Figure 1. The immunotoxin, consisting of a targeting domain and a PE toxin, binds to the cell surface and is internalized by receptor-mediated endocytosis. Proteolytic cleavage within the trans-golgi network separates the toxin from the targeting domain. The toxin is then released into the cytosol where it acts to inactivate elongation factor 2 (EF-2) and activate caspase-3 by an unknown mechanism. Caspase-3 catalyzes cleavage of PARP. |
Immunotoxins are cytotoxic agents usually assembled as recombinant fusion proteins composed of a targeting domain and a toxin. The targeting domain controls the specificity of action and is usually derived from an antibody Fv fragment, a growth factor, or a soluble receptor. The protein toxins are obtained from bacteria [e.g., Pseudomonas endotoxin (PE) or diptheria toxin (DT)] or from plants [e.g., ricin]. Immunotoxins have been studied as treatments for cancer, graft-vs.-host disease, autoimmune diseases, and AIDS.1
The bacterial toxins PE and DT act via the ADP-ribosylation of elongation factor 2, thereby inactivating it.1 This results in the arrest of protein synthesis and subsequent cell death. These toxins can also induce apoptosis, although the mechanism is unknown.2-4 Insight into the mechanism was obtained from a study of a PE-based immunotoxin directed against the Lewisy antigen, which is expressed on many epithelial cancers including colon and breast.5 The effect of toxin on cell morphology and common biochemical events that occur during apoptosis were reported.
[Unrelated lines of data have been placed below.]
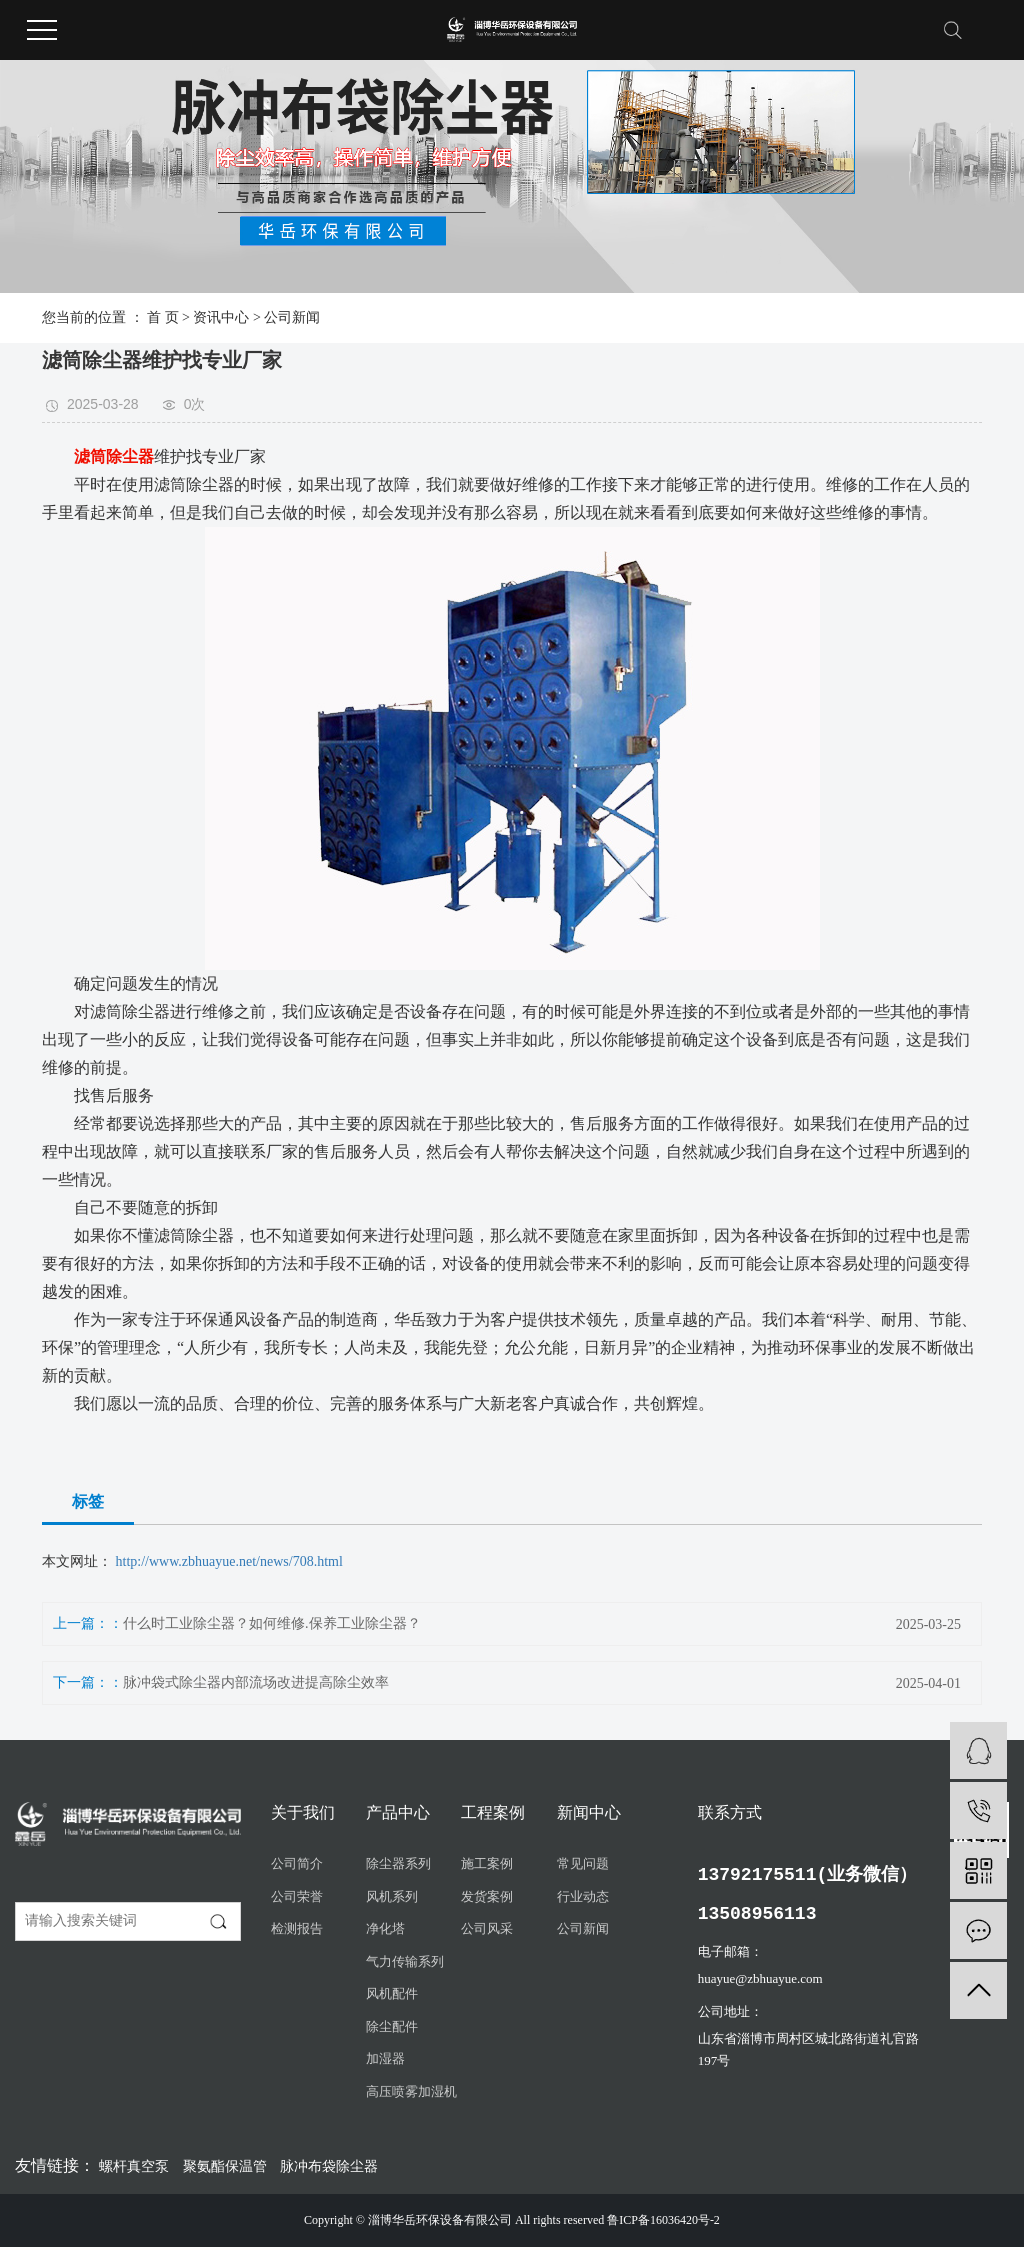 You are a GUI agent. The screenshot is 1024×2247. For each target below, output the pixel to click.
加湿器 (385, 2058)
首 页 (163, 317)
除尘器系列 (398, 1863)
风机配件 (392, 1993)
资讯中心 (221, 317)
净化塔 (385, 1928)
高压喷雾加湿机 (411, 2091)
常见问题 (583, 1863)
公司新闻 (292, 317)
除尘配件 (392, 2026)
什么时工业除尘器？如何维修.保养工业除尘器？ (272, 1623)
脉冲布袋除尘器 (329, 2166)
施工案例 (487, 1863)
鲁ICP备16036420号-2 (663, 2220)
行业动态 (583, 1896)
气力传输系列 (405, 1961)
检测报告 (297, 1928)
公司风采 (487, 1928)
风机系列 (392, 1896)
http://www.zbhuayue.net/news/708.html (229, 1561)
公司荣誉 (297, 1896)
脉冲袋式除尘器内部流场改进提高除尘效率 (256, 1682)
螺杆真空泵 (136, 2166)
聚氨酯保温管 (227, 2166)
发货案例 (487, 1896)
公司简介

Two common features of apoptotic cell death are the activation of a group of cysteine proteases called caspases and the caspase-catalyzed cleavage of so-called "death substrates" such as the nuclear repair enzyme poly(ADP-ribose) polymerase (PARP).6 Exposure of a breast cancer cell line to the PE immunotoxin caused a 5-fold increase in caspase activity and induced PARP cleavage.5 Results with caspase inhibitors and fluorescent protease substrates bearing specific recognition sequences suggest that the toxin activates caspase-3 or a closely related protease.
Immunotoxin-induced cytotoxicity was compared with that of TNF-alpha, which is totally dependent on apoptotic mechanisms for cell death.5 Addition of a caspase inhibitor or overexpression of the anti-apoptotic protein Bcl-2 completely shut down the apoptotic pathway. Neither PE nor TNF-alpha triggered PARP cleavage under these circumstances, and TNF-alpha-induced cytotoxicity was eliminated. PE-induced cytotoxicity still occurred through its effect on protein synthesis, albeit with 2-3-fold reduced sensitivity.
It is clear from these results that PE kills cells by two different mechanisms: inhibition of protein synthesis and induction of apoptosis through caspase activation. The relationship between these two mechanisms is unclear, however, apoptosis is not simply a byproduct of the arrest of protein synthesis. Cycloheximide, which blocks protein synthesis by a different mechanism, did not induce cleavage of PARP.5
PE-induced cytotoxicity is only partially dependent on an apoptotic mechanism. The contribution of the apoptotic pathway, however, may be significant under conditions of limiting concentration or limited duration of exposure to an immunotoxin.